Maybe this is not interesting for you...some of you would suggest me to speak to a priest! I won't blame you. I've just wanted to share this with sensitive people like you. Thank you for reading this. If you think I am a freak, I won't blame you. LOL

Sincerely,

Martin


----------



## HerlockSholmes (Sep 4, 2011)

Cool.
[filler text]


----------



## myaskovsky2002 (Oct 3, 2010)

Thank you.

Martin


----------



## samurai (Apr 22, 2011)

Martin, Good job. When I was that age I was lucky not to have been kicked out of school!


----------



## myaskovsky2002 (Oct 3, 2010)

samurai said:


> Martin, Good job. When I was that age I was lucky not to have been kicked out of school!

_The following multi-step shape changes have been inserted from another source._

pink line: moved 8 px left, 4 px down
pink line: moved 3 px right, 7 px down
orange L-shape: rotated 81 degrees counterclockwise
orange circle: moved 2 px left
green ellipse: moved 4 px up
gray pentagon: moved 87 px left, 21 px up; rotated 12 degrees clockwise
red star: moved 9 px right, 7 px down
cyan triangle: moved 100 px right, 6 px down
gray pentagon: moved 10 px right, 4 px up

I was average at school...I was average in everything except in Spanish literature, French and maths. I have always loved reading and analyzing stuff. I am a very analitical guy, big part of my background is in Maths.

No more for now.

Sincerely,

Martin


----------



## slowjazz (Aug 29, 2011)

this is very nice, myaskovsky. i'm also a russian opera and russian music in general fan. i see that you practice too. do you play piano or sing?


----------



## myaskovsky2002 (Oct 3, 2010)

slowjazz said:


> this is very nice, myaskovsky. i'm also a russian opera and russian music in general fan. i see that you practice too. do you play piano or sing?

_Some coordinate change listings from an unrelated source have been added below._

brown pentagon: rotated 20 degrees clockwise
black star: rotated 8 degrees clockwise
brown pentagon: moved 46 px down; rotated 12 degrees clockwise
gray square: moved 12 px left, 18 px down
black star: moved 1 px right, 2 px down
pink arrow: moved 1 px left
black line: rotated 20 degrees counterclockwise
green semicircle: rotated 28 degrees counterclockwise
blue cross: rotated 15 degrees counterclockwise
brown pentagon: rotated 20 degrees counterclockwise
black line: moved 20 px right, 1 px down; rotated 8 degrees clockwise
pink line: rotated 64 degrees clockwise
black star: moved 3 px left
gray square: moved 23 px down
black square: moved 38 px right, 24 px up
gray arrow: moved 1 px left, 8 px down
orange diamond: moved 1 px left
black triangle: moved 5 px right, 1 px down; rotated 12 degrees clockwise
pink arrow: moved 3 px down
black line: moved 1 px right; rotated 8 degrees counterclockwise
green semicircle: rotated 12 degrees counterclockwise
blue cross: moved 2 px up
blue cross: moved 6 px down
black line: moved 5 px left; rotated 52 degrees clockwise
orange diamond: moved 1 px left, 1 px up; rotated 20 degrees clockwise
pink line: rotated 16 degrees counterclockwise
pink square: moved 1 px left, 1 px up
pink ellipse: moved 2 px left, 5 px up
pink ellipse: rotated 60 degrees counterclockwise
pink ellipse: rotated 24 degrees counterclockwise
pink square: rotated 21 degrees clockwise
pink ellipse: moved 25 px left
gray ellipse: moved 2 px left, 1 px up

I wish I could. I studied piano when I was a kid, my father interrupted my courses saying it was a waste of time. I was 4. He accepted again when I was 12...Then I met my young-dodecaphonic teacher who introduced me to the Viennese trio: Berg-Scönberg-Webern. My studies were interrupted again...by my father, of course... When I was 13, I bought Lulu, excited I bought Wozzeck...from then I have never stopped liking this kind of music. 5 years ago, I started with Egon Wellesz and this year I started with Ernst Krenek...I think I sing pretty well (I'm not out of tune...LOL). My son is a musician, he says I suck...

My soul is more Russian than anything else...I'm passionate about Russian music


Martin


----------



## HarpsichordConcerto (Jan 1, 2010)

Thank you for sharing. This commands respect! Self-taught, self-discovery and very experienced in Russian opera.


----------



## myaskovsky2002 (Oct 3, 2010)

HarpsichordConcerto said:


> Thank you for sharing. This commands respect! Self-taught, self-discovery and very experienced in Russian opera.


I'm pretty sure you're the same! (not less or even more!) I'm just very curious, that's all. And when I like something...I persist...I am very stubborn. Some people perceive this as a fault, I think that could be a vertue. I have never given up something I have undertaken. Never a drop out.

But thank you *so much *for your very kind words indeed.

Best of lucks

Martin


----------